Warga Surabaya Dibebani Sanksi Administratif Bila Melanggar Prokes

Ilustrasi

SURABAYA, (Kabarjawatimur.com) – Menindak lanjuti pemberitaan tentang di terbitkanya Perwali 67 tahun 2020 di kota Surabaya, dengan menitik beratkan pemberian sangsi administratif (denda) bagi pelanggar Prokes (protokol kesehatan) untuk perorangan maupun tempat usaha.

Untuk siapa saja yang masuk kategori pelanggar Protkes dan berapa nominal denda atau sanksi yang harus di bayarkan, Eddy Christijanto Kasat Pol PP Surabaya angkat bicara.

“Sanksi administratif bila masuk kategori perorangan bernilai Rp. 150 ribu rupiah dan untuk perusahaan bervariatif ada yang dari skala usaha Micro, kecil, Menengah dan besar, untuk lebih mengerti secara rincian besar kecilnya sangsi administratif yang di peruntukan oleh tempat usaha adalah pihak Linmas kota Surabaya sebagai petugas gugus tugas Covid-19,” ujarnya.

Lebih lanjut juga diutarakan oleh Mudita selaku Kasi Pencegahan bencana (Covid-19) Linmas kota Surabaya memberikan keterangan.

“Bahwa untuk sangsi perorangan jelas nilainya tidak naik turun, namun untuk sangsi bagi tempat usaha yang melanggar Protkes bervariasi mulai dari Rp. 500 ribu rupiah hingga Rp. 25 juta,” ujar Mudita.

Sangsi administratif yang ditentukan sesuai dengan Pasal 38 Perwali 67 tahun 2020. Untuk pasal 38 menjelaskan Walikota Surabaya dapat mengenakan sanksi administratif kepada perorangan, pelaku usaha, pengelola, penanggung jawab atau. penyelenggara tempat dan fasilitas umum yang melakukan pelanggaran Peraturan Walikota ini.

Sekedar diketahui, Walikota Surabaya melimpahkan kewenangan pengenaan sanksi administratif kepada Satpol PP, BPBL dan Perangkat Daerah sesuai dengan tugas dan fungsi masing-masing, sesuai pasal 39 ayat 2 Perwali 67 tahun 2020.

Loading...

Meski beberapa jenjang dalam menegaskan sangsi administratif dimulai dari penyitaan KTP, pembubaran kerumunan, penutupan sementara kegiatan/penyegelan, denda administratif hingga pencabutan izin, namun fakta di lapangan pihak petugas Linmas Surabaya dan perangkat daerah (kecamatan) lebih mengedepankan pemberian sanksi pembayaran denda.

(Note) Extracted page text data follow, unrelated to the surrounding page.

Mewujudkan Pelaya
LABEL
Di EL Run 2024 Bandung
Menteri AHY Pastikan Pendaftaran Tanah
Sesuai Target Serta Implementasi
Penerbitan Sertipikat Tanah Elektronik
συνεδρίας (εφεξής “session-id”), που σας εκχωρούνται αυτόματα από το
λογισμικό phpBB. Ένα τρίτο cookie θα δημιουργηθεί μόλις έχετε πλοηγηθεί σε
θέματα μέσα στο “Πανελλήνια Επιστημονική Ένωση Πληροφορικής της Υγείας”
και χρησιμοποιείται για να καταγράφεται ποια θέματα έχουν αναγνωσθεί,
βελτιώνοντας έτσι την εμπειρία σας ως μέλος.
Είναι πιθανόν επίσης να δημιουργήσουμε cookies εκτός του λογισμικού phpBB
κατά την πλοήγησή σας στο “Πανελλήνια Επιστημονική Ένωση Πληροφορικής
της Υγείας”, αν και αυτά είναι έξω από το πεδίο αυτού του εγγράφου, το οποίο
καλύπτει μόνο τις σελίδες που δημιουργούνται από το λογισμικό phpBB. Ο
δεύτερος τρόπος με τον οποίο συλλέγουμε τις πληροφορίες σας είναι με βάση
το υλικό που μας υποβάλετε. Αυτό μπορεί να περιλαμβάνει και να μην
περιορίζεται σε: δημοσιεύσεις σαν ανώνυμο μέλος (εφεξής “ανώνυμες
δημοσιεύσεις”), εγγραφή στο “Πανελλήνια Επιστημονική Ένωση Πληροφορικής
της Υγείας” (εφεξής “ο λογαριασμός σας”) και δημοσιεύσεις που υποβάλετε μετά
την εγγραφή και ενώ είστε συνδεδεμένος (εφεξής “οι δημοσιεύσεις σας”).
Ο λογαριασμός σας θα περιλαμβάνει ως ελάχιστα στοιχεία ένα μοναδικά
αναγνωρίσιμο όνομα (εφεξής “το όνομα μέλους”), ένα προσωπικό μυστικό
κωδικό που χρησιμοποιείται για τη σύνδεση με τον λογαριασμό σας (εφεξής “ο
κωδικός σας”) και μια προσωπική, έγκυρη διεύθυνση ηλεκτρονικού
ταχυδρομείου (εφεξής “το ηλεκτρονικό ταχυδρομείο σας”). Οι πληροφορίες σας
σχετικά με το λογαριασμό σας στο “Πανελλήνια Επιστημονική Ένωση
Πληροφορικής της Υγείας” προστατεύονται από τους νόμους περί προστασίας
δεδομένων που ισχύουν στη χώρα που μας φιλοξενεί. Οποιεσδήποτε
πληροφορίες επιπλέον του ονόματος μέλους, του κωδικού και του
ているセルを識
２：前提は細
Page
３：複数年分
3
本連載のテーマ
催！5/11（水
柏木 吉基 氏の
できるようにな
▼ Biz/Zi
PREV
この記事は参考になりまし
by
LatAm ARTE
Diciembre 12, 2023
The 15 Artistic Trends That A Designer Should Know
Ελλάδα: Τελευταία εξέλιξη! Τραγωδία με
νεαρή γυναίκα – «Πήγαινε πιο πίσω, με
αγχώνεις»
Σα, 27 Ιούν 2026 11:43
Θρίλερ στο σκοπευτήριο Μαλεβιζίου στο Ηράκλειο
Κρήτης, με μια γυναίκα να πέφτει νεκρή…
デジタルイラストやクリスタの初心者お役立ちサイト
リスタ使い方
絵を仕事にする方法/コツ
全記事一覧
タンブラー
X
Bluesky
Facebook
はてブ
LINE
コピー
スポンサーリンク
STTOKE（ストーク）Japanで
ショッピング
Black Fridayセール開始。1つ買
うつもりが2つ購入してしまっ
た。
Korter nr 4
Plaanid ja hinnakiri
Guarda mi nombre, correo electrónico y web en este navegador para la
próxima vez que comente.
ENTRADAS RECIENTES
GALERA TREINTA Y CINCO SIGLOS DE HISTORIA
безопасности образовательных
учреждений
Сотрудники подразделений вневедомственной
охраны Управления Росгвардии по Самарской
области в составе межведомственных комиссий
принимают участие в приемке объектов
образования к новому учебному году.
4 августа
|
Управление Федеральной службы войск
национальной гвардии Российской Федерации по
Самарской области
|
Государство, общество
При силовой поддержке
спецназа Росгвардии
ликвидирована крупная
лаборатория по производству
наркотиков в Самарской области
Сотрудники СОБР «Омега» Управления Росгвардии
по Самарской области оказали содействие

Dijelaskan bila suatu perusahaan ditemukan melanggar Prokes, petugas akan melakukan penyitaan pemilik maupun pengelolah tempat. Dilanjutkan petugas akan mengkaji besar kecilnya sangsi administratif yang harus dibayarkan oleh tempat usaha tersebut.

Besaran denda administratif bagi pelaku usaha dimulai dari kelas usaha mikro dengan jumlah denda sebesar Rp. 500 ribu.

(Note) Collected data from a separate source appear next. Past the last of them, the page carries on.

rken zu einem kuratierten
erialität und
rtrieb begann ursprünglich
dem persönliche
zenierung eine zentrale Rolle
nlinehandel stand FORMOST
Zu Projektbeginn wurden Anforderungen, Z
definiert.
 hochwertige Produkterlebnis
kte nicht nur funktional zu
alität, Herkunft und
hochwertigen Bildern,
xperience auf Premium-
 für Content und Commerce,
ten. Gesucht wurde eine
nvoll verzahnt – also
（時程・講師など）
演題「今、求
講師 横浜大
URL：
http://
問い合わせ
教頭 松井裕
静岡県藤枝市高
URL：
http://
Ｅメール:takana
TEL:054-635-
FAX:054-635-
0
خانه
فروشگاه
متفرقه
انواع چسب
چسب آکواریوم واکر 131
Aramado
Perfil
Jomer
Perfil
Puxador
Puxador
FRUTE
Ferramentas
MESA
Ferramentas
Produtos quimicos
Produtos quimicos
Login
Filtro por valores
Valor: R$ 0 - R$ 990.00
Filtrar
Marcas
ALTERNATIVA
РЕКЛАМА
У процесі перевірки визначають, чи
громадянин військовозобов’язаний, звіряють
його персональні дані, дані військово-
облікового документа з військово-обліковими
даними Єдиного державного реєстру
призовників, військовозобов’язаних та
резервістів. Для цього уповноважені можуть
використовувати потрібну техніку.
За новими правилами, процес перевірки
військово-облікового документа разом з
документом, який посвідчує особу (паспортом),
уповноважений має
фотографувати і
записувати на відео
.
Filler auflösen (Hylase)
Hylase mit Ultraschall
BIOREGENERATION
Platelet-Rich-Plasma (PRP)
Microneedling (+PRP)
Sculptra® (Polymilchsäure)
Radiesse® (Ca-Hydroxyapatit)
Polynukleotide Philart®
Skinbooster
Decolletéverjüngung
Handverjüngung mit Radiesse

Penilaian usaha mikro di lihat dari memiliki kekayaan bersih paling banyak sebesar Rp. 50 juta tidak termasuk tanah dan bangunan tempat usaha. Dan memiliki hasil penjualan tahunan paling banyak Rp.300 juta.

Kategori usaha kecil dengan denda administratif sebesar Rp. 1 juta memiliki kekayaan bersih mulai Rp.50 juta sampai dengan paling banyak sebesar Rp. 500 juta tidak termasuk tanah dan bangunan tempat usaha.

Dan hasil penjualan atau pendapatan tahunan mulai dari Rp.300 juta sampai dengan paling Rp.2,5 miliar.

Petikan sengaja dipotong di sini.